## WORK INSTRUCTIONS
Output nothing but the lines from the first line of the entries to the line with "al intelligence and", inclusive, exactly as they read.

## EXTRACTED DATA
◇ ◇ ◇ ◇ ◇ ◇ ◇
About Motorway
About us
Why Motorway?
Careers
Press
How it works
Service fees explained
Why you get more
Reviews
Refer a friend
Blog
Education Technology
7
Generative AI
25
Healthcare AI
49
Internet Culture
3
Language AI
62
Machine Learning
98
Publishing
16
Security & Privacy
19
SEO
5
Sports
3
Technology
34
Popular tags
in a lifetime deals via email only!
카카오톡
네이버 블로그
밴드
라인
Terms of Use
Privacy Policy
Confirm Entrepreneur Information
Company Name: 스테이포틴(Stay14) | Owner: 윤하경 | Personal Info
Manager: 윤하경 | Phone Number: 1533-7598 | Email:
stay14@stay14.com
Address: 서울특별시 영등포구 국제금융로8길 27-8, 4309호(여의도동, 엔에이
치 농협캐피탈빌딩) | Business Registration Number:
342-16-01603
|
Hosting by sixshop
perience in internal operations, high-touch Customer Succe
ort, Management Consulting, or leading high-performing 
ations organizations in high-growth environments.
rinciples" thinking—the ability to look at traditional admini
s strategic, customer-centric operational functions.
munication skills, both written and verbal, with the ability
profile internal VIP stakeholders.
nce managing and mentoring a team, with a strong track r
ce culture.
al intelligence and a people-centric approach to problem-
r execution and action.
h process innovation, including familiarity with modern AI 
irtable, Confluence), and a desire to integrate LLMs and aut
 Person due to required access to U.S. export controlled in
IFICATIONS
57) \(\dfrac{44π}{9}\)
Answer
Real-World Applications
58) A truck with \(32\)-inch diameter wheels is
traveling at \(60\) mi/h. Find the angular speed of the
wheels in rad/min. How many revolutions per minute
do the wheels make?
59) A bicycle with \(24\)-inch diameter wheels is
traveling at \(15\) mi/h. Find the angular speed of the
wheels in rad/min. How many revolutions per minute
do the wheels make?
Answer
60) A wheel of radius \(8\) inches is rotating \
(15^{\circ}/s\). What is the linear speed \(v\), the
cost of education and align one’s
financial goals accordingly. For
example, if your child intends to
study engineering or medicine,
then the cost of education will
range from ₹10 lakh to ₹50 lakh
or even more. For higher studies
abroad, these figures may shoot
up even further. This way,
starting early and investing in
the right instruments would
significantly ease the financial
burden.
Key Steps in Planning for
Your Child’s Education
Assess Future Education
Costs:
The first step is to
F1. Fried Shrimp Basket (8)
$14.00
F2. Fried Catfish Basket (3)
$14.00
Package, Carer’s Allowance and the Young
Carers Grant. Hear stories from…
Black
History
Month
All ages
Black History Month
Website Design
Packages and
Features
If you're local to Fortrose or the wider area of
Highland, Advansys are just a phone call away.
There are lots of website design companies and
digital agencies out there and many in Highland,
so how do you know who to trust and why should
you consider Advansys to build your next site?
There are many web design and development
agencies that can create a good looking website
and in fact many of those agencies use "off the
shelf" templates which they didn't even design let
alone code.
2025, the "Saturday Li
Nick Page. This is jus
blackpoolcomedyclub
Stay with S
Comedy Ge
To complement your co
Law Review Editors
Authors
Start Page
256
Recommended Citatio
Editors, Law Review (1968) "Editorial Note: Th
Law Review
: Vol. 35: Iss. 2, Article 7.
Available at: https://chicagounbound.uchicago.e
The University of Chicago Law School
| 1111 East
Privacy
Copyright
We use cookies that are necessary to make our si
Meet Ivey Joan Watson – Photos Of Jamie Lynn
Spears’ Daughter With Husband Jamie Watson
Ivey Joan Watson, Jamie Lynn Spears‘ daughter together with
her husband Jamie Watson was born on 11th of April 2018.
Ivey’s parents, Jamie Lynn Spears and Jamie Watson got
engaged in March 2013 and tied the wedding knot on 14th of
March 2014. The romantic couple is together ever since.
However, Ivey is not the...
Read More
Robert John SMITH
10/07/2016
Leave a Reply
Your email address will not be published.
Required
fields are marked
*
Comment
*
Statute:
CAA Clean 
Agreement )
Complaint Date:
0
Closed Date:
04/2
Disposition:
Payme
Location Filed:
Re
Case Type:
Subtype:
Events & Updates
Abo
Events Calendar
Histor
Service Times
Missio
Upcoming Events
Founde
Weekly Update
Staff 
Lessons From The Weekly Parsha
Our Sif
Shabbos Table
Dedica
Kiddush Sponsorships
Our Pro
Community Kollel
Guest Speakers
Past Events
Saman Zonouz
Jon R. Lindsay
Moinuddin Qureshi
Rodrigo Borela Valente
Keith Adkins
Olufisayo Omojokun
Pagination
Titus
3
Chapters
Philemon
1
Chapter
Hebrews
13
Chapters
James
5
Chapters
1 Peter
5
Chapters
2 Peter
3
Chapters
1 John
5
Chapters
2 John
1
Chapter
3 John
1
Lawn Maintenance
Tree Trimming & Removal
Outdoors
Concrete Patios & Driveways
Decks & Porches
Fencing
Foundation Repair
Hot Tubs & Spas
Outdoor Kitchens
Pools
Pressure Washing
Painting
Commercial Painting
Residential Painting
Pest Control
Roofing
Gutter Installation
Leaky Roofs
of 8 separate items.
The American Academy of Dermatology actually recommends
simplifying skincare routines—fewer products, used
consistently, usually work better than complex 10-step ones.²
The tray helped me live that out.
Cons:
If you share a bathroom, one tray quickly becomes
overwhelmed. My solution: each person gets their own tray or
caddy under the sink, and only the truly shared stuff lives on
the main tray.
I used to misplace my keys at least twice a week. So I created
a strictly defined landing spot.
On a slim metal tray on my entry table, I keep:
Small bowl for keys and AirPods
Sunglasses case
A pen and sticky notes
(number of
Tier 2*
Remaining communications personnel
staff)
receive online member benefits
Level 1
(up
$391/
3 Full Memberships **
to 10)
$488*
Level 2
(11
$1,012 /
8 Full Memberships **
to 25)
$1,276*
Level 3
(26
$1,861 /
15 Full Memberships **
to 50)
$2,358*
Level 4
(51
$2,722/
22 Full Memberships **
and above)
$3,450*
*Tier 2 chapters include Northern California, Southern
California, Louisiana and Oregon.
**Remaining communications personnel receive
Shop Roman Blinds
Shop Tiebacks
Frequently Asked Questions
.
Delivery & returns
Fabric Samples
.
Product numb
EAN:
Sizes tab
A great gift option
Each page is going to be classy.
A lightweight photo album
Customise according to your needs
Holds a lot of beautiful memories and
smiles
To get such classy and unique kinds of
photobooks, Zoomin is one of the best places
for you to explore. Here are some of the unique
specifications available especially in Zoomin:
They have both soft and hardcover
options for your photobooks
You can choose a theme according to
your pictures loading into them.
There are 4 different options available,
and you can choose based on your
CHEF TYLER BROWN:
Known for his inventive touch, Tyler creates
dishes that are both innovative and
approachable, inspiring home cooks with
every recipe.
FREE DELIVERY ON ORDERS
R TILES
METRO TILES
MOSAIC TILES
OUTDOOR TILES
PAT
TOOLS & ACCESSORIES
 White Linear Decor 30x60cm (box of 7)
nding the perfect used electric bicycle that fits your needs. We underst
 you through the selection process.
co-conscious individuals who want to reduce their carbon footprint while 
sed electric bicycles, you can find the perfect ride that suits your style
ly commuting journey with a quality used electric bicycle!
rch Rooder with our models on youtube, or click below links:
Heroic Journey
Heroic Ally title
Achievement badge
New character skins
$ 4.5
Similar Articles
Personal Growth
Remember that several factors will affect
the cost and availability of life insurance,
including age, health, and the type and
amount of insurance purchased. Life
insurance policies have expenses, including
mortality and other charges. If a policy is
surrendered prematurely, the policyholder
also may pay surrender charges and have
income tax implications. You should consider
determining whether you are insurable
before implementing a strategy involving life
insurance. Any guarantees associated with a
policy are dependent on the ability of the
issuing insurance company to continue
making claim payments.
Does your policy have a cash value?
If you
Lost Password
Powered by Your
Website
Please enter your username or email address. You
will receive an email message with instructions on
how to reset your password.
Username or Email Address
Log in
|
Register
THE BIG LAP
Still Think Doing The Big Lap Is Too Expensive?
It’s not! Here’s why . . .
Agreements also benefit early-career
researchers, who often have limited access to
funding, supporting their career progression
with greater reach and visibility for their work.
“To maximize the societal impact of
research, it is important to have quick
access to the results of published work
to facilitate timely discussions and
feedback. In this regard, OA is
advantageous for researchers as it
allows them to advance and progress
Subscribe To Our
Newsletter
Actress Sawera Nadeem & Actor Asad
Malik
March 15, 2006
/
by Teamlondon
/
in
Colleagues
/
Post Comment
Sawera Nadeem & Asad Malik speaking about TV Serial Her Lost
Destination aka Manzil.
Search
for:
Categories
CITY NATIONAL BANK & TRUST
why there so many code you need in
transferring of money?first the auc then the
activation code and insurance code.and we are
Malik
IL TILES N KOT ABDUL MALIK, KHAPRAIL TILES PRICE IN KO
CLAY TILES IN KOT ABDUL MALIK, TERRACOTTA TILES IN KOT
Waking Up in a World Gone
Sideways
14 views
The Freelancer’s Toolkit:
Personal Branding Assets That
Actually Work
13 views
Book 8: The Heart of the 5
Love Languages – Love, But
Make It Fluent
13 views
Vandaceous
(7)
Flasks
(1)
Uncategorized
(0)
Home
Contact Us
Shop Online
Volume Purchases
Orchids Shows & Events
◇ ◇ ◇ ◇ ◇ ◇ ◇
## OUTPUT BELOW
About Motorway
About us
Why Motorway?
Careers
Press
How it works
Service fees explained
Why you get more
Reviews
Refer a friend
Blog
Education Technology
7
Generative AI
25
Healthcare AI
49
Internet Culture
3
Language AI
62
Machine Learning
98
Publishing
16
Security & Privacy
19
SEO
5
Sports
3
Technology
34
Popular tags
in a lifetime deals via email only!
카카오톡
네이버 블로그
밴드
라인
Terms of Use
Privacy Policy
Confirm Entrepreneur Information
Company Name: 스테이포틴(Stay14) | Owner: 윤하경 | Personal Info
Manager: 윤하경 | Phone Number: 1533-7598 | Email:
stay14@stay14.com
Address: 서울특별시 영등포구 국제금융로8길 27-8, 4309호(여의도동, 엔에이
치 농협캐피탈빌딩) | Business Registration Number:
342-16-01603
|
Hosting by sixshop
perience in internal operations, high-touch Customer Succe
ort, Management Consulting, or leading high-performing 
ations organizations in high-growth environments.
rinciples" thinking—the ability to look at traditional admini
s strategic, customer-centric operational functions.
munication skills, both written and verbal, with the ability
profile internal VIP stakeholders.
nce managing and mentoring a team, with a strong track r
ce culture.
al intelligence and a people-centric approach to problem-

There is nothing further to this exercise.